[[ ENTRIES PROVIDED, beginning ]]
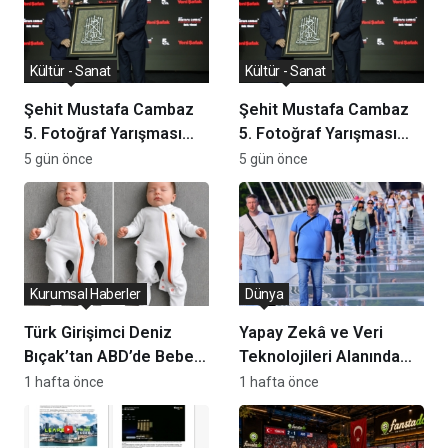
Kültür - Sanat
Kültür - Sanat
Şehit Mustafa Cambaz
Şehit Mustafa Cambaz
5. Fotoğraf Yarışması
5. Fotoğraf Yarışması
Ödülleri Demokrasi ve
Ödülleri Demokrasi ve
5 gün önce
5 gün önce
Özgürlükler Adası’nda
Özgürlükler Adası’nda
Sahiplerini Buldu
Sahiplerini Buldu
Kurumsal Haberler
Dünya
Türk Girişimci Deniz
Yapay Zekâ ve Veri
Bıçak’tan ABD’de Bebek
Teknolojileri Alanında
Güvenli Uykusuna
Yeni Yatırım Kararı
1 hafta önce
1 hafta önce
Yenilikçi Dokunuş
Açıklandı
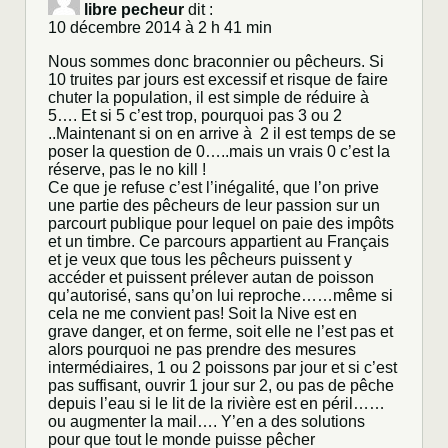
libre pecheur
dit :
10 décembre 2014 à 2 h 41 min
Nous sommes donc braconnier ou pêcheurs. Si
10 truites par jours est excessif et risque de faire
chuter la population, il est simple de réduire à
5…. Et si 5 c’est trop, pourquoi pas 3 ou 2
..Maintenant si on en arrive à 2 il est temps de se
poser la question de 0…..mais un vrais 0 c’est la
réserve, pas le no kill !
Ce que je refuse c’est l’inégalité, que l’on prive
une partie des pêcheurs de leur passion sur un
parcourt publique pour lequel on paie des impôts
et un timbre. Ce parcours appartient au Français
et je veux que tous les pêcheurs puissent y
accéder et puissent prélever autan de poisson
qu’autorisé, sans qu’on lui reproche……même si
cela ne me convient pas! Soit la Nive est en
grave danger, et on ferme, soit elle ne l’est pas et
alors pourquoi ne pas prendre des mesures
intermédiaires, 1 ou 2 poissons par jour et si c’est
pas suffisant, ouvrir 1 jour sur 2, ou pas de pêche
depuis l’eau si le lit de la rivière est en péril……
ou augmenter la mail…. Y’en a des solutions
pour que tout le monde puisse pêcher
[[ ENTRIES PROVIDED, end ]]
[[ ENTRIES PROVIDED, beginning ]]
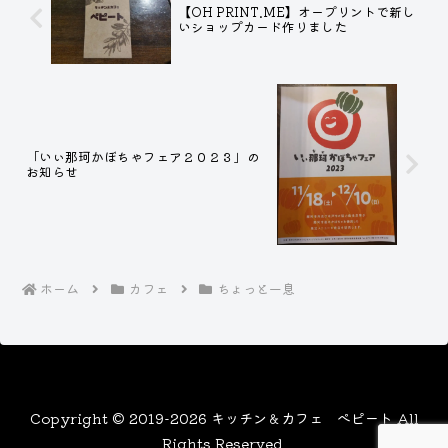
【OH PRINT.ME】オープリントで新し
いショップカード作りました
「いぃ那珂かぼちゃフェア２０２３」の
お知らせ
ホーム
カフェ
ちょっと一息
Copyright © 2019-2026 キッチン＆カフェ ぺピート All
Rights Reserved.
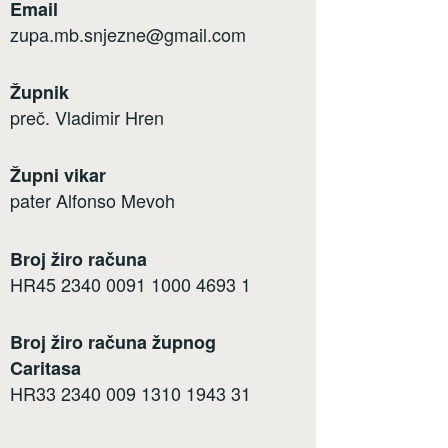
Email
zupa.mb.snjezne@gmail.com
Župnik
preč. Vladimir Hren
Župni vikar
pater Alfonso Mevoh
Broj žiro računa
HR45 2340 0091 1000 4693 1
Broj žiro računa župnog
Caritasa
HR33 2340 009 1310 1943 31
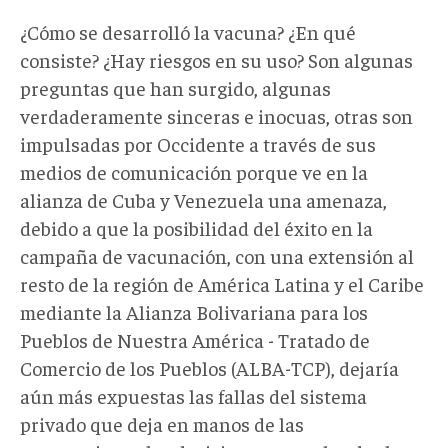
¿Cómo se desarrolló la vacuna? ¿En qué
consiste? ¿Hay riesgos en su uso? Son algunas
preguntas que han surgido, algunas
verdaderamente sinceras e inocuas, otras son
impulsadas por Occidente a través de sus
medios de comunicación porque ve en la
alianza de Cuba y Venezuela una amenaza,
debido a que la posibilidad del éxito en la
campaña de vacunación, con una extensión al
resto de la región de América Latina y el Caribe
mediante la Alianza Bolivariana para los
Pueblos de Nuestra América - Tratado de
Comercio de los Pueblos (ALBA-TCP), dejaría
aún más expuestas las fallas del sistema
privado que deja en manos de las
[[ ENTRIES PROVIDED, end ]]
[[ ENTRIES PROVIDED, beginning ]]
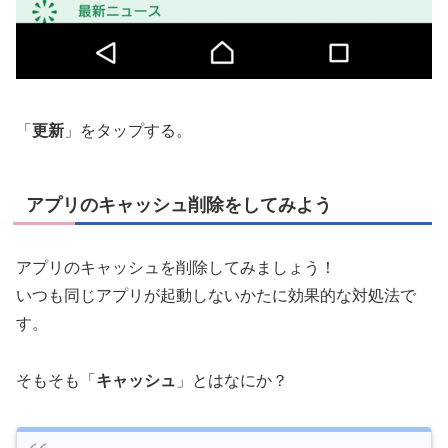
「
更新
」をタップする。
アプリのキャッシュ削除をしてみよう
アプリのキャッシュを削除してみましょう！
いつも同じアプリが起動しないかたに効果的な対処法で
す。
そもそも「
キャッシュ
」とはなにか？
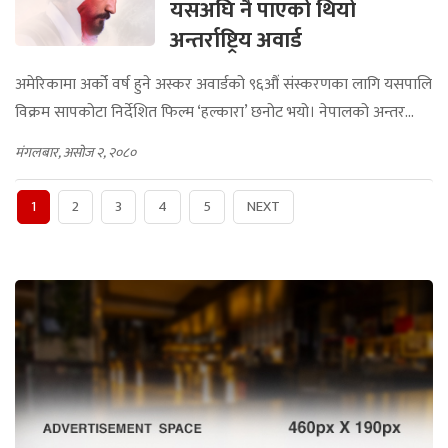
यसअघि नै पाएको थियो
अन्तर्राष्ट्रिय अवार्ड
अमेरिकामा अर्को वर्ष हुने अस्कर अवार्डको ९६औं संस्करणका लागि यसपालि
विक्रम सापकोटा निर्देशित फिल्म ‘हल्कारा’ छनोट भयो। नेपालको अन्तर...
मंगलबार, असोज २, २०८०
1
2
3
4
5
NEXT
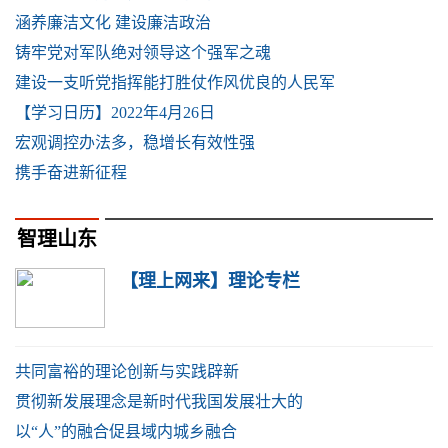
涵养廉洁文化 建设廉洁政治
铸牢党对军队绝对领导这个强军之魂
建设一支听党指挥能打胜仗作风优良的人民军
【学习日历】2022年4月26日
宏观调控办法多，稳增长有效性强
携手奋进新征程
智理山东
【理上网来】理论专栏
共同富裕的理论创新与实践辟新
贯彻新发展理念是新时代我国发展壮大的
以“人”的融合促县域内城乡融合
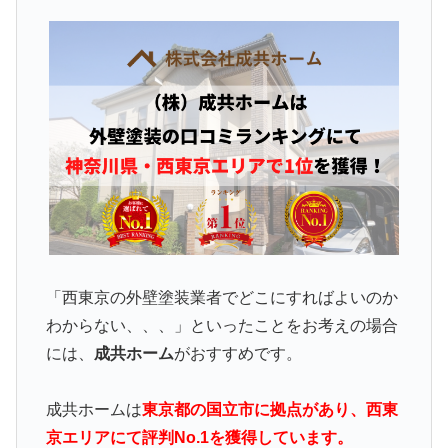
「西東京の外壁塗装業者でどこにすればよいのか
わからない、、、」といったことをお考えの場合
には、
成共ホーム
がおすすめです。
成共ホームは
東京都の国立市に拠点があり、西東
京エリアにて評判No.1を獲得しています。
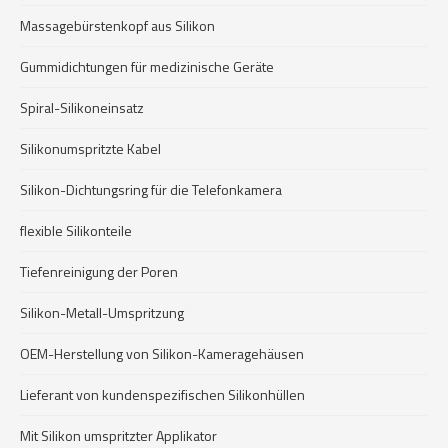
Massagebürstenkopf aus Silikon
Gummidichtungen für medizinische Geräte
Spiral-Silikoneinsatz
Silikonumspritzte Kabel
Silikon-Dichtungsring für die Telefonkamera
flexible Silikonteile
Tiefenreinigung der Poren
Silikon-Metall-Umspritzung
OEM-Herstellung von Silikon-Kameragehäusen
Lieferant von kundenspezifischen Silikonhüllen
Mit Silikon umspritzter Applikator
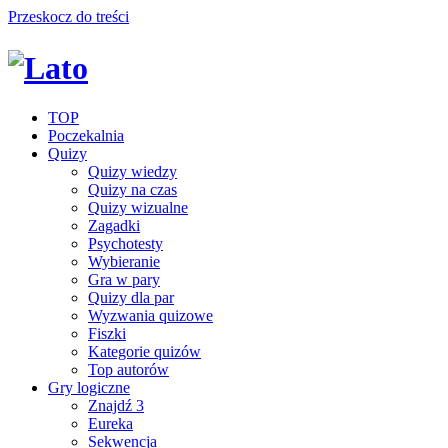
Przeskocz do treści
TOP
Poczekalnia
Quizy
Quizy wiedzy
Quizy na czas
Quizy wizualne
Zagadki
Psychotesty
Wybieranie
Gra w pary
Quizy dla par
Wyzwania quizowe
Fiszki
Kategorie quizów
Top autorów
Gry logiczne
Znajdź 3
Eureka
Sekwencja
[[ ENTRIES PROVIDED, end ]]
EXERCISE OBJECTIVE: Copy all lines above where "América" is present.

RESPONSE TO THIS TASK:
resto de la región de América Latina y el Caribe
Pueblos de Nuestra América - Tratado de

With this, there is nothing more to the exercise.